For the time being, the global shipping scene can expect more of the same. Liner services are full. Container bookings are being taken “subject to space availability at the time of sailing”. Larger freight forwarders specialising in container shipping are chartering break bulk vessels to clear backlogs. This increased demand for space is naturally making any available space harder to secure, and more expensive so the cost of chartering multi-purpose and heavy lift break bulk tonnage is also on the increase. RORO carriers are coping with increased purchases of motor vehicles, recreational vehicles, pick-up trucks and boats, resulting from the COVID-19 shift from international travel to domestic holidays, and an increased number of people seeking remote and self-sufficient accommodation, rather than big city hotels.
For now, the best we can do is closely monitor the market in order to understand what is happening, and what is likely to happen, in different trades. When sourcing shipping costs, it’s imperative to check with carriers to determine which ones have space, whether they will commit to a firm booking, and how reliable they are in terms of current on-time reliability. Is the service direct or does it require transhipment? What is the current situation at the transhipment port, in terms of congestion and backlogs?

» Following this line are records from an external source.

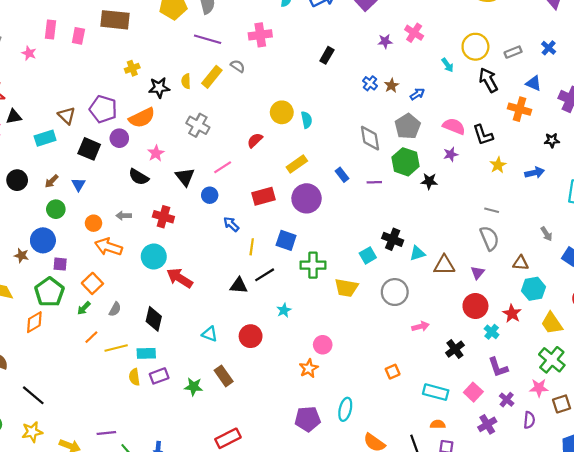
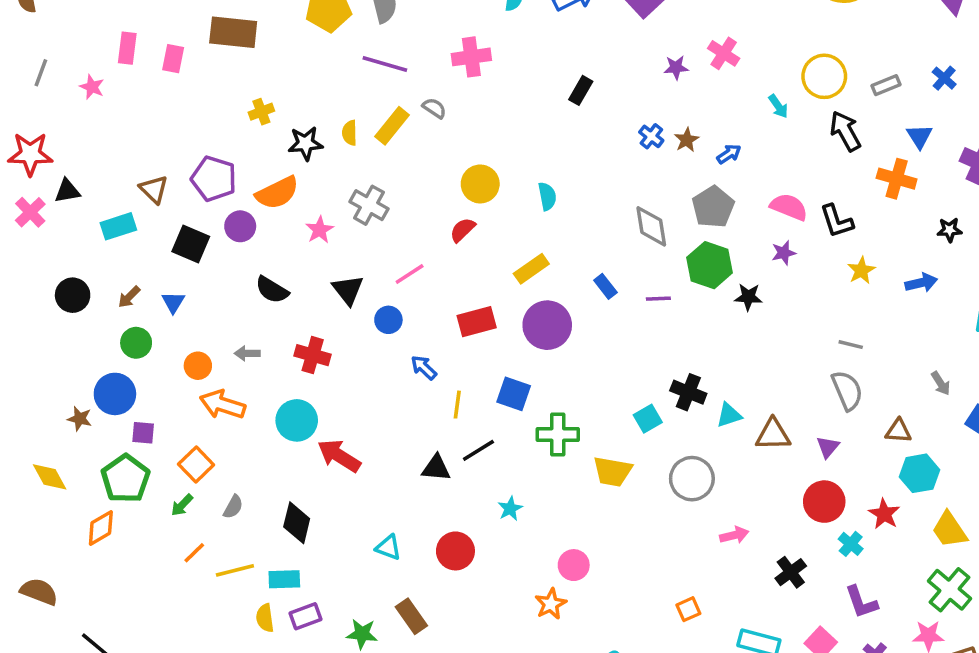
blue triangle: (534, 83) -> (920, 136), turned 35
yellow circle: (282, 112) -> (480, 184), moved
pink star: (156, 153) -> (320, 230), moved

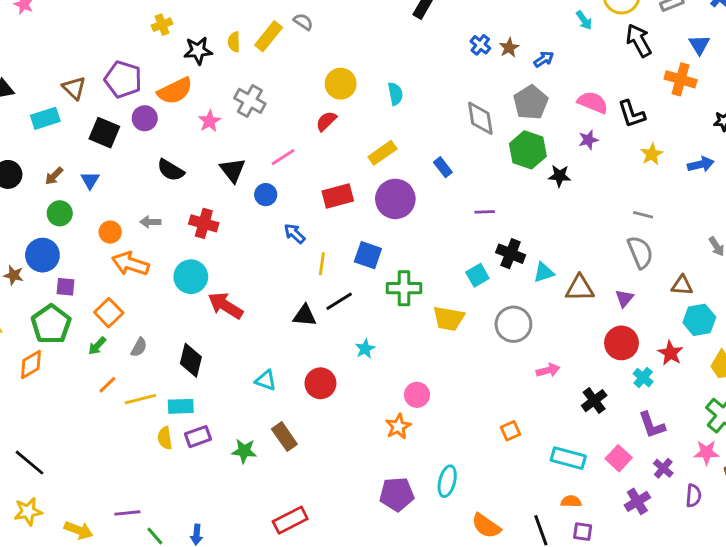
purple line: (658, 299) -> (485, 212), moved

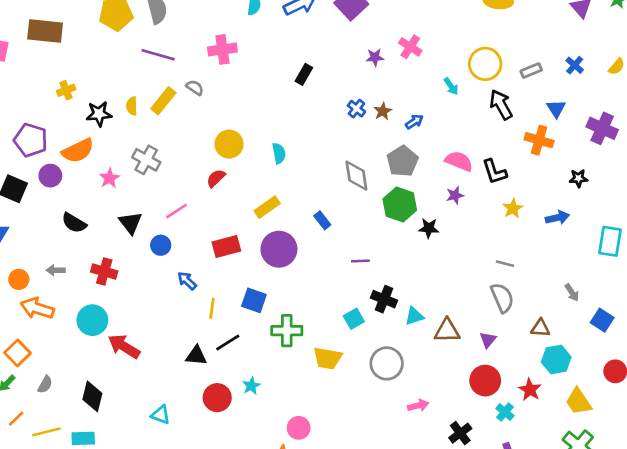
red circle: (320, 383) -> (217, 398), moved

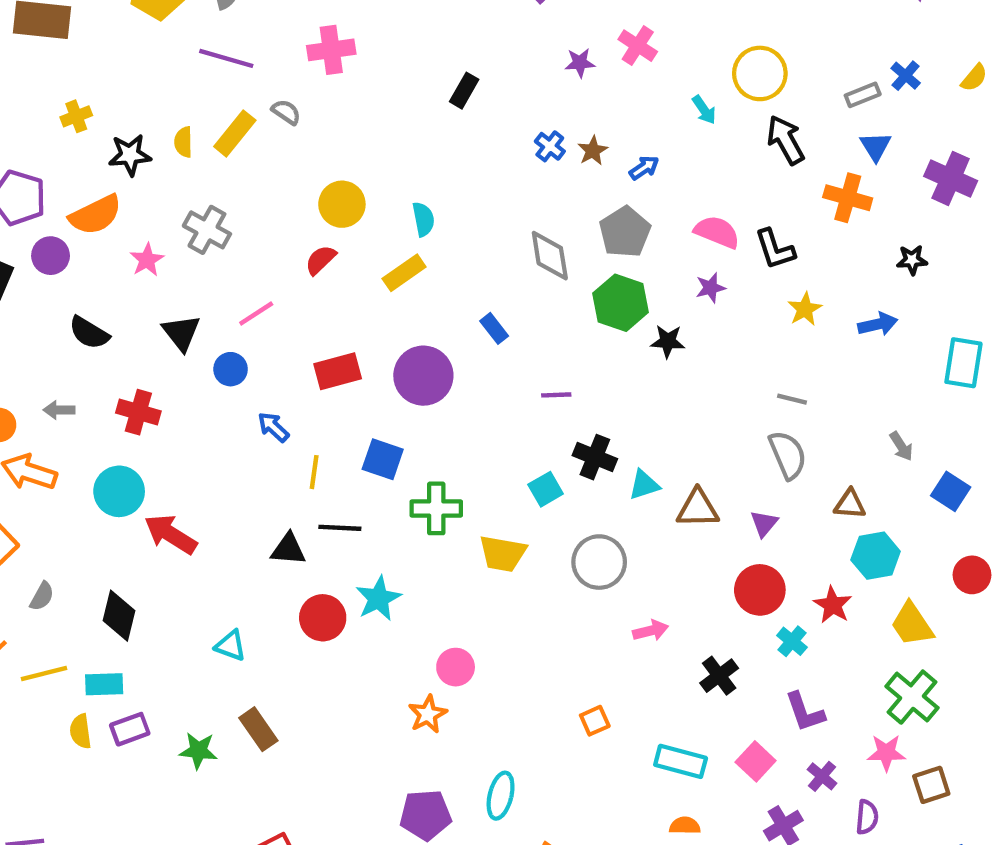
gray rectangle: (531, 70) -> (863, 95), moved
yellow rectangle: (267, 207) -> (404, 273), moved
black line: (228, 342) -> (340, 528), turned 35
cyan star: (251, 386) -> (378, 598), size x1.5

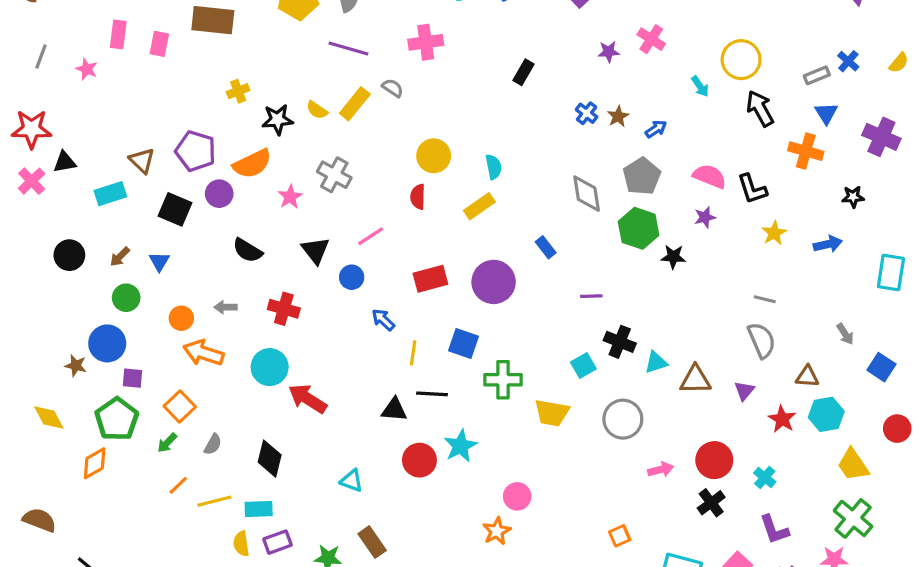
yellow semicircle: (183, 142) -> (317, 110), turned -55
red semicircle: (321, 260) -> (418, 197), turned -45
red circle: (760, 590) -> (714, 460), moved
red star: (833, 605) -> (782, 419), moved

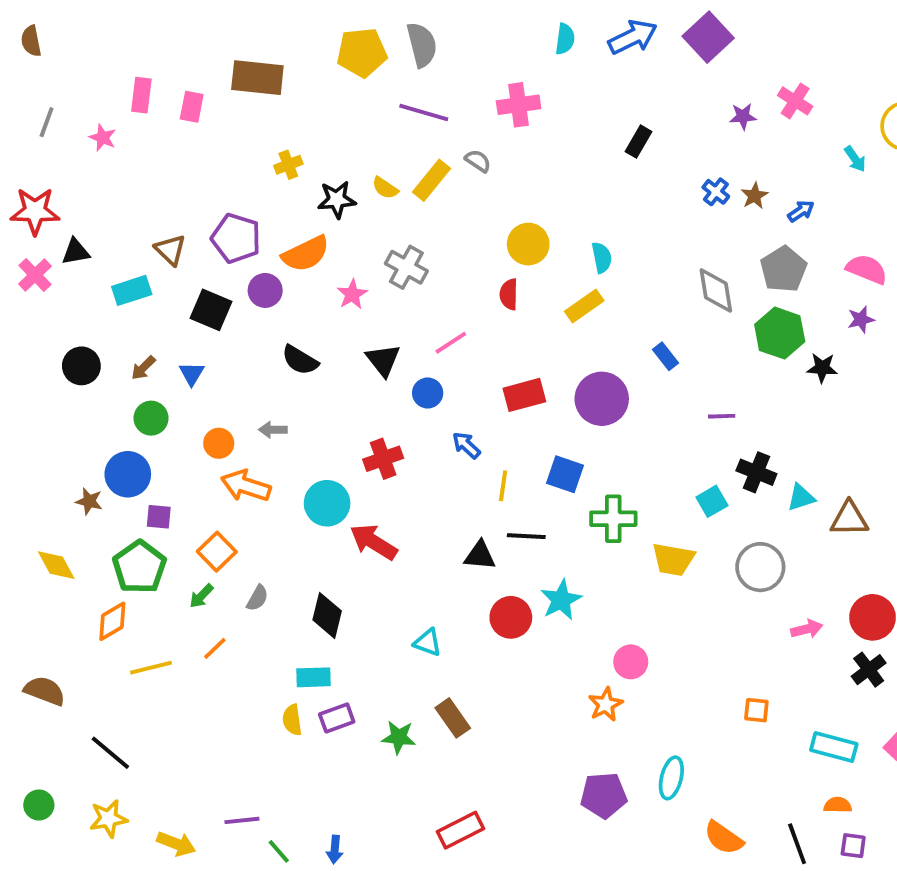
red cross: (284, 309) -> (383, 459), moved, turned -36
yellow line: (214, 501) -> (151, 668), moved
orange square: (620, 536) -> (756, 710), turned 30

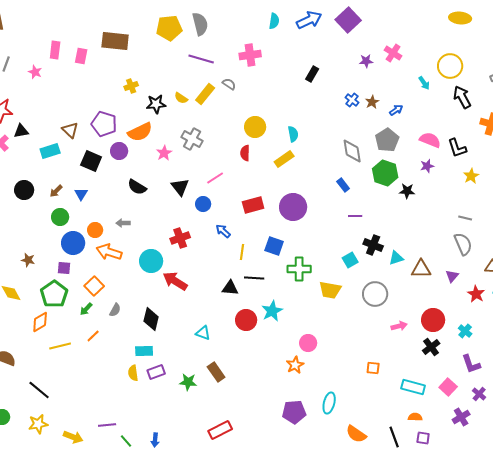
blue rectangle: (666, 356) -> (343, 185), moved
blue circle: (128, 474) -> (73, 243), moved

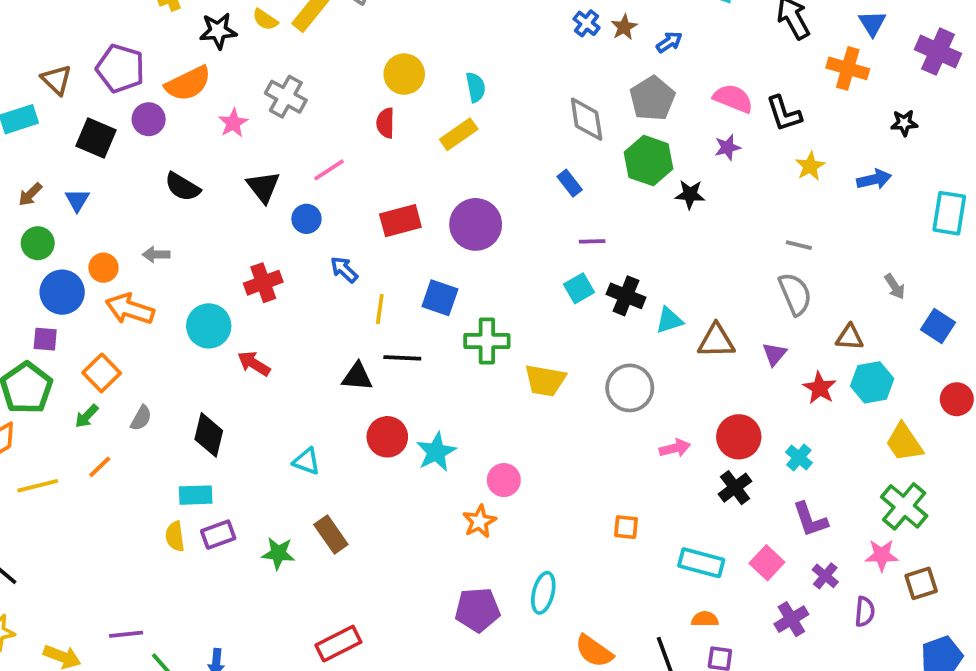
cyan square: (350, 260) -> (579, 288), moved
red arrow: (175, 281) -> (254, 364), size x0.7
cyan star: (272, 311) -> (436, 452), moved

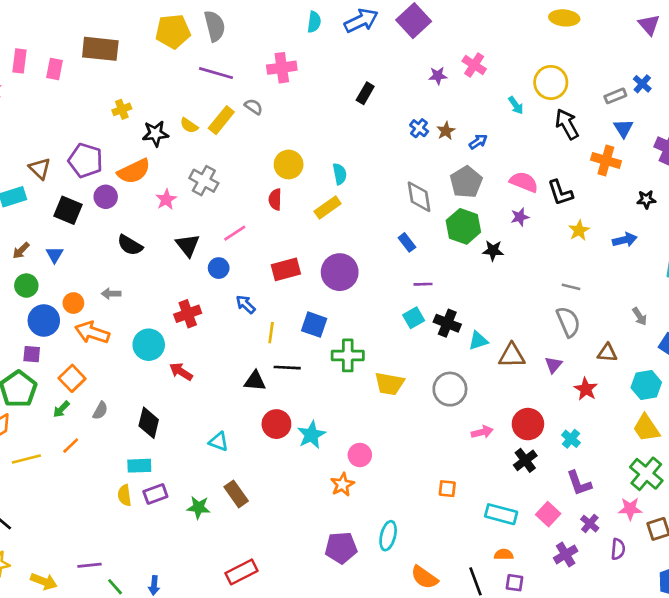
cyan hexagon: (872, 382) -> (646, 385), moved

For the out-of-gauge cargoes typically transported by Freightplus, the availability of special equipment (open tops, flat racks, bolsters, etc.) is also an essential consideration. Quotes that might usually take sixty minutes to put together, can now take days because the process involves thorough scrutinisation of every carrier in a specific trade, to determine suitability for each specific shipment. Is the appropriate equipment available? Is space assured? Is the carrier schedule reliable? Are they dropping port calls from their schedules to avoid congested ports? What is the most up to date rate for the shipment? How long will this rate be valid? With shipping company staff already stretched, it can take days to collate all the information needed to present a quote that can be replied upon.